Lithuanian farms become investment attraction

  • 2005-04-27
  • From wire reports
VILNIUS - Investors have become more attracted to Lithuania's agricultural sector amid a rise in purchase prices of agricultural products and a flood of EU assistance funds.

As the Lietuvos Zinios daily reported this week, Lithuanian farmers are gradually proving their ability to compete on the common market. "Previously there were many skeptics as far as the use of EU assistance for investments into agricultural sector is concerned," said Albertas Gapsys, expert at the Lithuanian Institute of Agrarian Economics.

"The first year of EU membership has proved, however, that Lithuania's agricultural producers may compete on the EU market successfully and investments into this sector are worthwhile," he stressed.

Almost 200 agricultural companies active on Lithuania's market cover approximately half of aggregate domestic agricultural output.

Agrovaldymo Grupe, which controls 10 agricultural companies and 5,000 hectares of land, intends to expand its holding to 20,000-25,000 hectares by 2007 and invest up to 60 million litas (17.4 million euros) in agriculture in the upcoming five-year period, the paper reported.
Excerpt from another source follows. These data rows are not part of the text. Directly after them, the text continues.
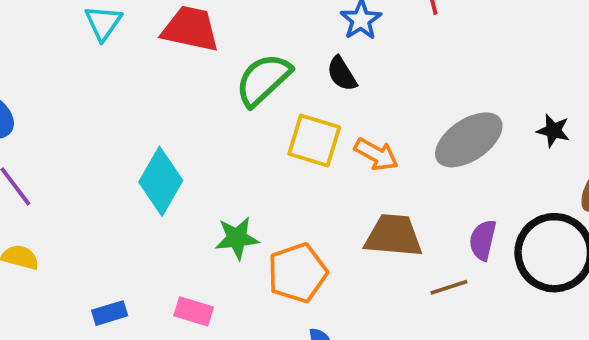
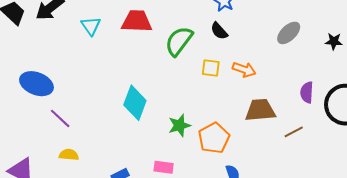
gray ellipse: (469, 140) -> (289, 33), moved, size x0.7
yellow square: (314, 141) -> (211, 68), size x0.7
purple semicircle: (483, 240) -> (307, 92), moved

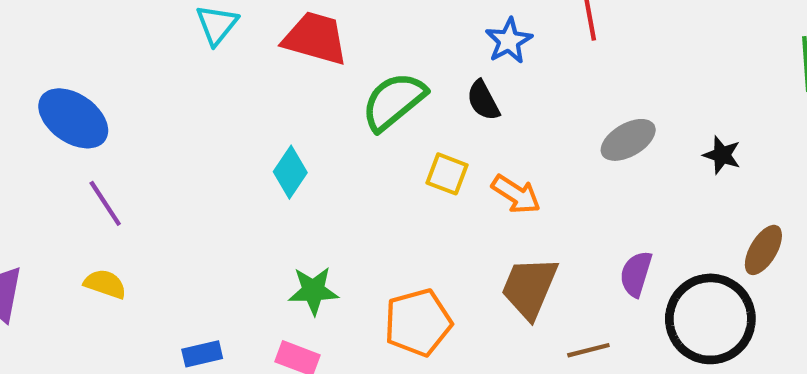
black star: (334, 41) -> (722, 155), moved
cyan diamond: (135, 103) -> (290, 172), moved, size x0.7
brown trapezoid: (260, 110) -> (529, 288), turned -76
green star: (179, 125) -> (313, 291), moved

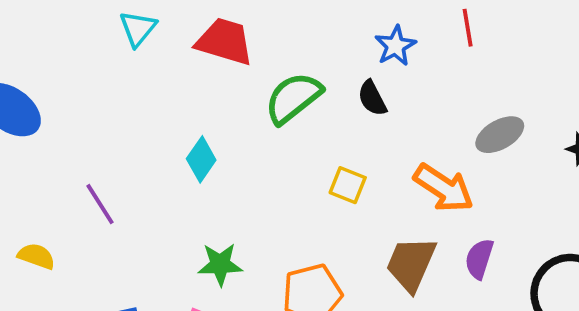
yellow square: (447, 174) -> (348, 185), moved
orange arrow: (516, 194) -> (444, 188), moved, size x1.4
purple line: (105, 203) -> (100, 204), moved
purple semicircle: (636, 274) -> (479, 259), moved

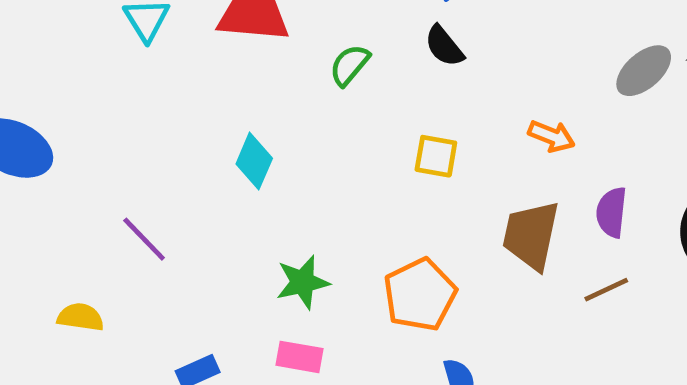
green semicircle: (293, 98) -> (349, 65), size x0.6
gray ellipse: (500, 135) -> (644, 71), moved
orange arrow: (444, 188) -> (551, 136), size x0.6

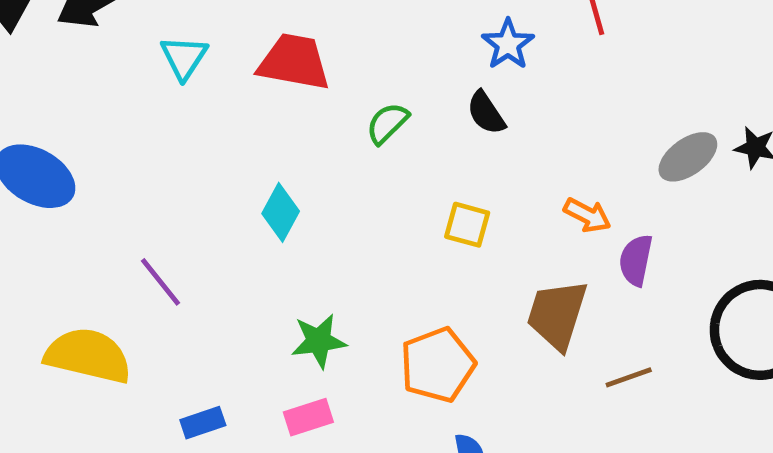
purple semicircle: (611, 212) -> (636, 260), moved
yellow semicircle: (80, 317) -> (88, 356), size x1.8
pink rectangle: (299, 357) -> (308, 417), turned -33

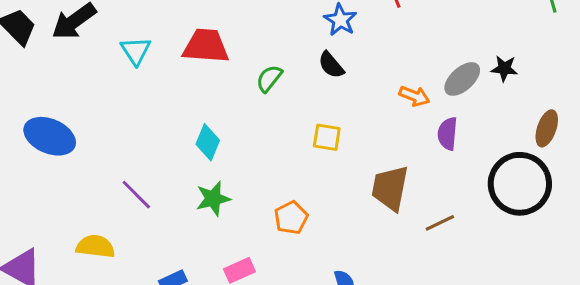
orange arrow: (587, 215) -> (414, 96), moved
purple semicircle: (636, 260) -> (448, 134), moved
green star: (319, 341) -> (213, 199), moved
yellow semicircle: (88, 356) -> (95, 246), size x0.7
orange pentagon: (438, 365) -> (291, 218), moved, size x0.7

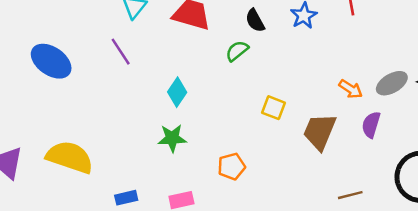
black semicircle: (331, 65) -> (255, 20), moved
brown trapezoid: (390, 188) -> (320, 132), moved
purple line: (136, 195) -> (121, 52), moved
yellow semicircle: (95, 246) -> (70, 157), size x1.5

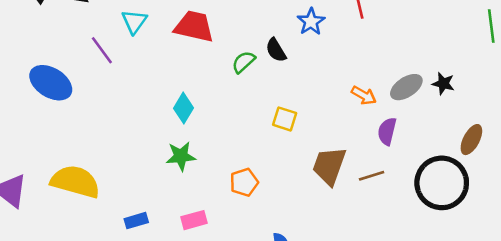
black semicircle: (255, 20) -> (276, 50), moved
purple line: (121, 52) -> (102, 50), moved
brown trapezoid: (320, 132) -> (329, 166), moved
brown line: (350, 195) -> (372, 176), moved

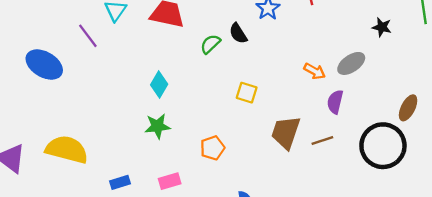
black star: (443, 84) -> (382, 27), moved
Investments into agricultural production reached 300 million litas each year in 2003-2004, the institute said. According to the data made available by the National Paying Agency, investments into primary agricultural production made up 38.6 percent of SAPARD funds.

Lithuanian agricultural and food product exports rose 24.3 percent to 2.9 billion litas in 2004, the Ministry of Agriculture said earlier this month. Exports to EU countries surged 50.2 percent to 2.1 billion litas, while exports to CIS markets increased 2.5 percent to 689 million litas.